Question

let's say I have a variable containing an integer or a float (since integers might overflow into a float in PHP).

I want to run some operation to get the leftmost digit and the rest of the remaining digits.

To explain better:

<?php

$x   = NULL;  //this will hold first digit
$num = 12345; //int

/// run operation


//outputs
//$x   = 1;
//$num = 2345;
var_dump($x, $num);

?>

Now, I know there's multitudes of ways to do this if you represent the number as a string, but I'm trying to avoid type casting it into a string.

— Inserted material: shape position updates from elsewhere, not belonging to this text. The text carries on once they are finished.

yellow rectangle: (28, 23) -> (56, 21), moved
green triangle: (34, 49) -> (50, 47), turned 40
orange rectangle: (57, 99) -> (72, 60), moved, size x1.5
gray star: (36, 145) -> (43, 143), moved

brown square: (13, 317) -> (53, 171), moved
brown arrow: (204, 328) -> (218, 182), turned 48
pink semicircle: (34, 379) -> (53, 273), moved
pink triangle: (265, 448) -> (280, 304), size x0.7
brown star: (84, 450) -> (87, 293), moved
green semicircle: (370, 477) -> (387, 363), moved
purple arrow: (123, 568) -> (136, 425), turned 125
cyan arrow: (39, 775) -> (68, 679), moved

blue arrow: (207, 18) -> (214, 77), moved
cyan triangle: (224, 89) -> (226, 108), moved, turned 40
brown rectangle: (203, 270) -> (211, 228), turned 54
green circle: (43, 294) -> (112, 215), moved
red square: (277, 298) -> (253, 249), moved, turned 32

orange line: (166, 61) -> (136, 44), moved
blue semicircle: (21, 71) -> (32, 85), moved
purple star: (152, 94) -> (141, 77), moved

I'm probably looking for a solution which includes bitwise operations, but I'm pretty weak in that topic so I'm hoping someone who usually works low-level might be able to answer this!

Thanks a bunch.

Was it helpful?

Solution

Avoids using any string manipulation, but no guarantees for float or even negative values

$x   = NULL;  //this will hold first digit
$num = 12345; //int

$m = 1;
while(true) {
    $m *= 10;
    if ($m > $num)
        break;
}

$m /= 10;

$x = (int) floor($num / $m);
$num = $num % $m;


//outputs
//$x   = 1;
//$num = 2345;
var_dump($x, $num);

OTHER TIPS

I'm sure there is a way to do this without casting it to a string, but why? The string detour is so easy:

$x = (int)substr($num, 0, 1); 

It'll give you a nice, proper integer.

Obviously, this does no extended checking for faulty input, and requires $num to be a valid number.

Math-only method:

function leftMost($num) {  
    return floor($num/pow(10,(floor((log10($num))))));
}

explained I guess...

1+ log10 of num calculates the number of digits a number is, we floor it to remove any decimal values, put it as the exponent so for a 1 digit number we get 10^0=1, or a 8 digit number we get 10^8. We then are just divding 12345678/10000000 = 1.2345678, which gets floor'd and is just 1.

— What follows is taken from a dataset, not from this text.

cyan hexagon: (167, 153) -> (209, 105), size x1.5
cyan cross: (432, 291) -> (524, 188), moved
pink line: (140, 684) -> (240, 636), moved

note: this works for numbers between zero and one also, where it will return the 2 in 0.02, and a string transform will fail.

If you want to work with negative numbers, make $num = abs($num) first.

To get the rest of the digits

$remainingnum = (int)substr((string)$num, 1, strlen($num));

If you typcast the value to a string you can use the array type selector.

For example:

$n = (string)12345676543.876543;
echo (int)$n[0];

@Mark Baker offered the best solution, though you should do abs(floor($num)) before applying the algorithm.

I know you stated you wanted to avoid casting to a string, but if you want to loop over the digits in PHP, this will be the fastest way:

$len = strlen($n);
for ($i = 0; $i < $len; ++$i)
  $d = $n[$i];

In a quick-and-dirty benchmark, it was around 50% faster than the equivalent set of mathematical expressions, even when minimizing the calls to log and exp.